Elizondo Remembered for Health Care, Quality of Life Improvements

The death of Bexar County Commissioner Paul Elizondo leaves a huge void at the center of local government, and marks the departure or an elected official who truly did put the people first, friends and co-workers tell News Radio 1200 WOAI.

County Judge Nelson Wolff, who has served on Commissioners Court with Elizondo for 18 years, said the list of his accomplishments was almost too long to mention.

"We completed the Mission Reach of the River, got the World Heritage designation for the Missions, completed the Tobin Center for the Performing Arts," he said.

But there are two areas where Elizondo, who died Thursday at the age of 83, just six weeks after being elected to his ninth term on Commissioners Court, will be best remembered, and those are flood control and health care.

In the early 1980s, when Elizondo joined Commissioners Court after a stint in the Texas Legislature, much of the low income west side area that he represented was devastated by the regular floods which hit the area, due to a lack of drainage.

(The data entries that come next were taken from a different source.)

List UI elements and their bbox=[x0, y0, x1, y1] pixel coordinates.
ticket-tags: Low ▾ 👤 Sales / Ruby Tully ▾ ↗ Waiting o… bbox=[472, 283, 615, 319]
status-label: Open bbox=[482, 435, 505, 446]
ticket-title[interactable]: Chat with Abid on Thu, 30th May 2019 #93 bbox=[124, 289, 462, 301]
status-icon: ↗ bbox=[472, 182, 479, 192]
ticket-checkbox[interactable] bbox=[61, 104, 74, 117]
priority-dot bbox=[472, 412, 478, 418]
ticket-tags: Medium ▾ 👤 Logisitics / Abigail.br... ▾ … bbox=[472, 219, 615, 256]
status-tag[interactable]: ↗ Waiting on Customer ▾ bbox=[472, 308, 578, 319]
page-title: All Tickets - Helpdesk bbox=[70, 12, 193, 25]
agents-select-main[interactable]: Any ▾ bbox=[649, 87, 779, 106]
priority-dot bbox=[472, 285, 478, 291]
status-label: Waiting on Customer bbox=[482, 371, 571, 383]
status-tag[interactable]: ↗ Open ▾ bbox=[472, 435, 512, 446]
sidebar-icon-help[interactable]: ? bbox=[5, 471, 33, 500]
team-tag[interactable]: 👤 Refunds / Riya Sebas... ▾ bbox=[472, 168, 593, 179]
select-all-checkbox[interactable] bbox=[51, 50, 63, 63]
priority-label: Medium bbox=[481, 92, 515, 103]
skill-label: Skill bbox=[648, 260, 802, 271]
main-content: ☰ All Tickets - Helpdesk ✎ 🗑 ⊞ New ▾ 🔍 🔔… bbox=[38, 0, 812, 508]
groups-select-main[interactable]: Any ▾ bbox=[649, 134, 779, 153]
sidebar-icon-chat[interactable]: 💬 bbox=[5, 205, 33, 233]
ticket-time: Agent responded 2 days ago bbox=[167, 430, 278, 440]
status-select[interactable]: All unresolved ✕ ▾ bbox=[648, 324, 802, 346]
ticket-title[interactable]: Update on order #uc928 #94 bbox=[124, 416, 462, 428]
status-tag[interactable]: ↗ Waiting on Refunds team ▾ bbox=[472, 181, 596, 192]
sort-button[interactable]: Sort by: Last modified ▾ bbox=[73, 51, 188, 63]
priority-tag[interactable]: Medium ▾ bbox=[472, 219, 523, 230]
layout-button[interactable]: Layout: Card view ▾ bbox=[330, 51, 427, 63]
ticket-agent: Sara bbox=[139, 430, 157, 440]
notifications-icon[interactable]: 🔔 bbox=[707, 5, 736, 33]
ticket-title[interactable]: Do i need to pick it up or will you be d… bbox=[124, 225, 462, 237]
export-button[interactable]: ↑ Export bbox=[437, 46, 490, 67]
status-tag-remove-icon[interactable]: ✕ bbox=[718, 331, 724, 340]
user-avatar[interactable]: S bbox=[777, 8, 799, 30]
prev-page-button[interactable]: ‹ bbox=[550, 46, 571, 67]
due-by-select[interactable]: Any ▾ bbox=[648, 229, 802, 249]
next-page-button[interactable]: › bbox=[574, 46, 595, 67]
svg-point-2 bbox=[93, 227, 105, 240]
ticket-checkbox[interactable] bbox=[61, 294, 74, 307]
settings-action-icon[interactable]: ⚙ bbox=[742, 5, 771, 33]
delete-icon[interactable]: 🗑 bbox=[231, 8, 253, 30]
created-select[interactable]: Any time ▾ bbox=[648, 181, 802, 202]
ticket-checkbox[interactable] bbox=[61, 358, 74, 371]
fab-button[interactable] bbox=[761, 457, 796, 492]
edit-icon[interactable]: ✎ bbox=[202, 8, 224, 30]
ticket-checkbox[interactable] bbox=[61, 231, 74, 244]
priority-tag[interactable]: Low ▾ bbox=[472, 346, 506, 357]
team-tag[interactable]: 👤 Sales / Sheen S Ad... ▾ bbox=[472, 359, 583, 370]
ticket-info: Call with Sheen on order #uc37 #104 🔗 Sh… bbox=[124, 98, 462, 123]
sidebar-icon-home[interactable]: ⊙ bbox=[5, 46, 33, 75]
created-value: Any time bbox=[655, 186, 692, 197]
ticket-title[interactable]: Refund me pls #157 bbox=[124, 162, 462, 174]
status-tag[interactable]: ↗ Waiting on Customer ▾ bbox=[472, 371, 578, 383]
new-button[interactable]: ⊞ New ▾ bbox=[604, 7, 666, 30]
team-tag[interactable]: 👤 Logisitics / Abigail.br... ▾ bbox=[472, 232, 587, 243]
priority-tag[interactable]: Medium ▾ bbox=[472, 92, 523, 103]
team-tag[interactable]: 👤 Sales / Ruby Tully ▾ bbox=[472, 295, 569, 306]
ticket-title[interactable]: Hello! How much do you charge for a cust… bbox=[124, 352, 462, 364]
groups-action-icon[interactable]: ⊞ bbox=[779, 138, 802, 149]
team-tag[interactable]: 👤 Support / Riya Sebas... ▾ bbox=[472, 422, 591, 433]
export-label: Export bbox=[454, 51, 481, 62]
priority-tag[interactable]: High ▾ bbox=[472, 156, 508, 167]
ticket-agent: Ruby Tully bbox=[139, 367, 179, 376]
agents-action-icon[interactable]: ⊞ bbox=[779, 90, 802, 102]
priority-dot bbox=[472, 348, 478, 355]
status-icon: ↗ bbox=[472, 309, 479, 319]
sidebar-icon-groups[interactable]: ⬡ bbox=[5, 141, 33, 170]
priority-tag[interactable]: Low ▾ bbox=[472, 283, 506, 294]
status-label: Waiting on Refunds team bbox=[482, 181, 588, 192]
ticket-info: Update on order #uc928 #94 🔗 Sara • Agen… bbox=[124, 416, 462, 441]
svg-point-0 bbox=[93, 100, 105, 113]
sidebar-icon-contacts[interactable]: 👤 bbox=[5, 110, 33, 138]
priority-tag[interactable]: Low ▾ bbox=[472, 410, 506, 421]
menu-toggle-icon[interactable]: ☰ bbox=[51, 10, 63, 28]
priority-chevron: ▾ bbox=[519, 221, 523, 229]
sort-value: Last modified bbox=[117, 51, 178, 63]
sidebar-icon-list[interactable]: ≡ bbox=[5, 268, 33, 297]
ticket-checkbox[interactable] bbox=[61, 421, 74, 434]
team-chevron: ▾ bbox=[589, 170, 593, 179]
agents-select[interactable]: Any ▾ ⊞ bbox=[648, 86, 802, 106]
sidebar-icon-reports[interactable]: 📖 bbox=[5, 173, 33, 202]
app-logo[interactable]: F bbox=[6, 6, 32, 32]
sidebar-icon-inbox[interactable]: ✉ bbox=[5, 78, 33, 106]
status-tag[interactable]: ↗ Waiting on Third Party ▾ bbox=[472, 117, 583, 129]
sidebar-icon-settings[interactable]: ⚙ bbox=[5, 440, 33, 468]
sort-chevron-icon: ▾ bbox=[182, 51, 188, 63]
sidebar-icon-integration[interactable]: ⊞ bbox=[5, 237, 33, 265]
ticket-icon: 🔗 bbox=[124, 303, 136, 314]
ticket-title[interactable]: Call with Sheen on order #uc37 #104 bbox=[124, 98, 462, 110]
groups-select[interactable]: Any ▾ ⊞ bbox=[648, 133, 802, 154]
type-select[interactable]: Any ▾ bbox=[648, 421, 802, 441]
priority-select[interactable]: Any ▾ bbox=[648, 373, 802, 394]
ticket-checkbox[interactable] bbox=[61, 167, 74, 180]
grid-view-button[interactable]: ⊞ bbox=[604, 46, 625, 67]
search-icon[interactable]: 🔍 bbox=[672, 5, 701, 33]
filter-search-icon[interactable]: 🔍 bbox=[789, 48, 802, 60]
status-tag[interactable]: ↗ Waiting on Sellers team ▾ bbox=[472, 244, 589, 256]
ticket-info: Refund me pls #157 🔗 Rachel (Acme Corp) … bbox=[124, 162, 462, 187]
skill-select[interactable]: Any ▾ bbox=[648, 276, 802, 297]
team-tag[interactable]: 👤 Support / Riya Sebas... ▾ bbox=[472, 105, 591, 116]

Elizondo spearheaded the first full scale drainage projects in the area, pushing for full funding for drainage and creek projects on the west side which have diminished the danger which people felt every time heavy rains arrived.

And the other area where Elizondo's legacy is large is in health care.

Dan Barrett, who heads the Center for Health Care Services, says Elizondo really was the 'champion of the little guy.'

"The formation of the Paul Elizondo Inner City Clinic, serves an additional 10,000 adults," he said.  "In Bexar County you have in excess of 400,000 diabetics, but it was him who turned a failed hospital into a world class diabetic center."

Elizondo was also the driving force behind two of the biggest health care improvement projects in the last five years, the vast expansion of the Robert B. Green Hospital downtown, and the major Sky Tower addition to University Hospital in the Medical Center.

But Wolff remembers Elizondo, who was a U.S. Marine and music teacher in Edgewood and San Antonio ISD's for thirty years, as a man who loved music, and he recalls his massive record collection.

"We would go on bond trips to New York, and in the evening hours, he would like to be in the jazz clubs," Wolff recalled.

For decades, Elizondo played saxophone and led a jazz band which frequently played at wedding receptions and other events.

The newly completed addition to the Bexar County Justice Center is named the Paul Elizondo Tower in his honor.

Wolff will now select a successor to Elizondo, who will serve until the 2020 election.  At that point, an election will be held to serve out the remaining two years of the ninth four year term that Elizondo won last month.